Não são apenas os visitantes ocasionais que interrompem a repetição com mais repetição: os próprios residentes também contribuem para adensar este problema. Cada um deles tem peculiaridades únicas, e não falta curiosidade de saber o que eles nos têm a contar. Para minha tristeza, pouco demora até estes vizinhos começarem a repetir as suas linhas. Admito que seria insensato esperar que eles tivessem coisas infinitas para dizer. Contudo, a certo ponto torna-se difícil dedicar-lhes a nossa atenção quando a sua presença é tão artificial. O seu dia resume-se a varrer um chão limpo, cantar e perseguir insetos que nunca apanham. É compreensível que o seu impacto na ilha seja diminuto para minimizar as interferências ao jogador, mas esta presença inócua leva a uma desconexão para com eles.

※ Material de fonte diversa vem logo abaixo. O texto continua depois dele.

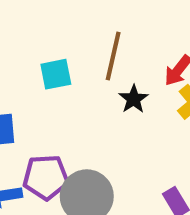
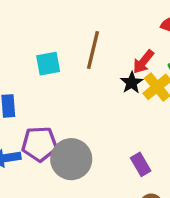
black star: (134, 99) -> (132, 83), moved

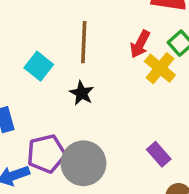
cyan square: (48, 64) -> (39, 66), turned -30
black star: (132, 83) -> (82, 93), moved

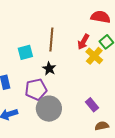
cyan square: (39, 66) -> (25, 52), turned 35
purple pentagon: (46, 154) -> (36, 89), moved

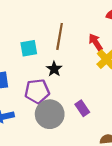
red arrow: (83, 42) -> (96, 42), turned 112
purple rectangle: (92, 105) -> (82, 108), moved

O pior é quando os diálogos repetidos estão interligados com os sistemas de jogo: por exemplo, de cada vez que doo um fóssil ao museu, tenho de passar por 17 linhas de diálogo, que nunca mudam. A insistência da Nintendo em complicar o simples é origem de múltiplas frustrações como esta, que me deixam a fazer perguntas como: Porque é que quando acedo à mesa de workshop, o jogo me questiona desnecessariamente se quero usar a mesa? Porque é que só posso fazer um item DIY de cada vez? Porque é que se tiver 10 laranjas na mão não posso vender 3 sem ter de as separar uma a uma?

Estes problemas, embora menores, acabam por levar a um desgaste ao longo do tempo. É por esta forte repetição e pelo facto de o jogo não ter um objetivo per se que é necessário frisar que Animal Crossing não tem apelo universal. Mesmo quando o jogo coloca algumas metas à nossa frente, somos nós quem realmente decide quais os nossos objetivos neste mundo virtual. Quem não for paciente nem vir apelo na ideia de um jogo sem um fim real, em que a nossa principal motivação é o desejo de construirmos um local ao nosso gosto, deve ponderar cuidadosamente a compra.


Há também a considerar que apenas é possível ter uma ilha por consola. Se outros membros da família também quiserem criar a sua ilha, terão de comprar uma Nintendo Switch própria. As contas adicionais na consola podem ser usadas, mas apenas como habitantes na ilha do jogador principal. Cada novo jogador é integrado na comunidade, tendo até direito a uma moradia sua. No entanto, estes jogadores terão de lidar com limitações importantes ao nível das interações e da progressão. Pelo lado positivo, esta escolha favorece o multijogador local: até quatro habitantes podem estar a jogar em simultâneo na mesma consola. Se, a solo, ter de viver numa ilha partilhada pode ser desapontante, em cooperativo há um sentimento de união quando os jogadores se juntam com um objetivo comum.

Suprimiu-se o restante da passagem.